Hope seemed lost as three Presidents seemed out to sea in dealing with a struggling economy. Nixon avoided the unpleasant task of confronting the issue by running off to China and then resigning before he got himself impeached. President Ford created so much ill will pardoning Nixon that he had little political capital to spend on the economy. President Carter was so overwhelmed by the office that failed to do anything about the economy other than work his worry beads while complaining about the nation's "malaise." Interest rates and inflation soared into a perfect storm called "stagflation." Wall Street and Main Street danced together in a misery exemplified the screaming voice of Janis Joplin.

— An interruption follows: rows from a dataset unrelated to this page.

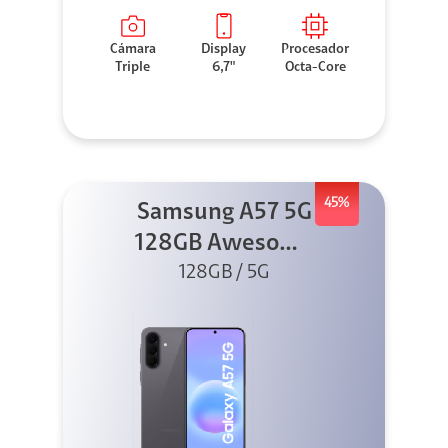
Cámara
Display
Procesador
Triple
6,7"
Octa-Core
45%
Samsung A57 5G
128GB Awesome
128GB / 5G
Gray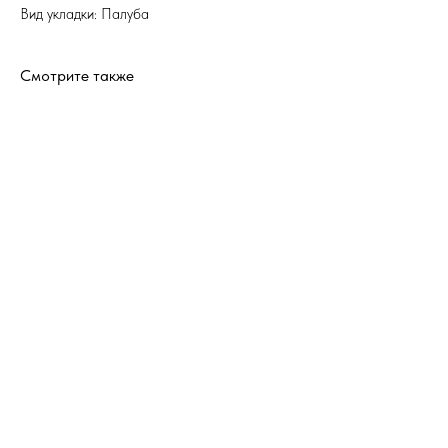
Вид укладки: Палуба
Смотрите также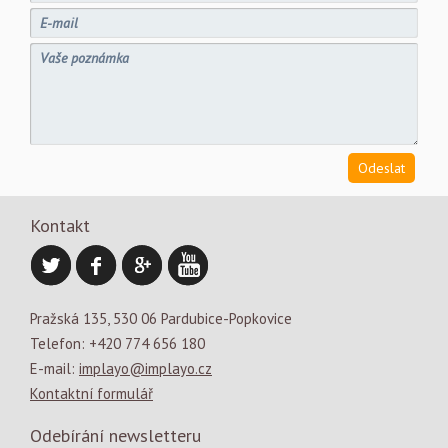
Kontakt
Pražská 135, 530 06 Pardubice-Popkovice
Telefon: +420 774 656 180
E-mail:
implayo@implayo.cz
Kontaktní formulář
Odebírání newsletteru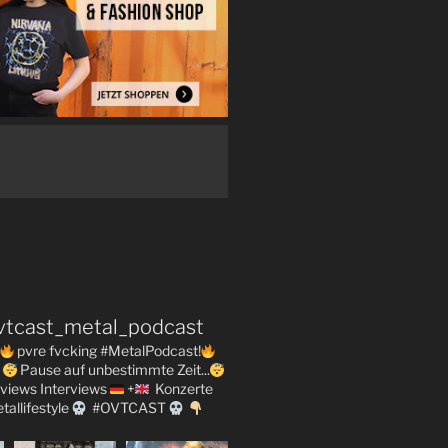
vtcast_metal_podcast
pvre fvcking #MetalPodcast!
Pause auf unbestimmte Zeit...
views
Interviews
+
Konzerte
tallifestyle
#OVTCAST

Then in 1981, Ronald Reagan rode out of the West to save us. Borrowing money like Franklin Roosevelt, Reagan built condos, increased defense spending, ran up a big deficit, created confidence on Main Street and, in the process, destroyed Carter's stagflation and malaise, along with the Soviet Empire. He set the country off into an unparalleled 20-year period of prosperity which was effectively managed by Presidents George H.W. Bush and Bill Clinton.

But now the Reagan-Bush-Clinton prosperity is gone. Prices are rising. Wages are flat. Real income is going down. The word "stagflation" is being whispered about by economists. Good jobs are being outsourced to China and India. Major U.S. industries (think airline, auto, steel) are nearing bankruptcy. Over 40% of Americans have no health insurance. Medicaid is breaking city and state budgets. Social Security and Medicare are headed toward bankruptcy. The Federal Pension Guarantee Fund is so far under water, it may never be seen again. We have run up unsustainable Federal deficits and huge trade deficits which threaten the health of the American dollar.

Is President Bush going to leave us in Carter-like stagflation and malaise?

He will if any three of the following storms merge:

1. The federal deficit increases

2. The trade deficit widens

3. China and India stop buying American Treasury Bonds

4. The U.S. housing bubble bursts

5. Medicaid and Medicare remain insolvent

6. Social Security continues on its downward financial spiral

7. Corporations stop offering pensions to employees

8. Corporations stop offering health insurance to employees

9. Wal-Mart becomes the living standard for the nation

My guess?

We will elect another President or two who have no grasp of economic matters and fall into a Jimmy Carter malaise. Then, when things look really bleak, some unknown will again ride out of the West to lead us back to the promised land.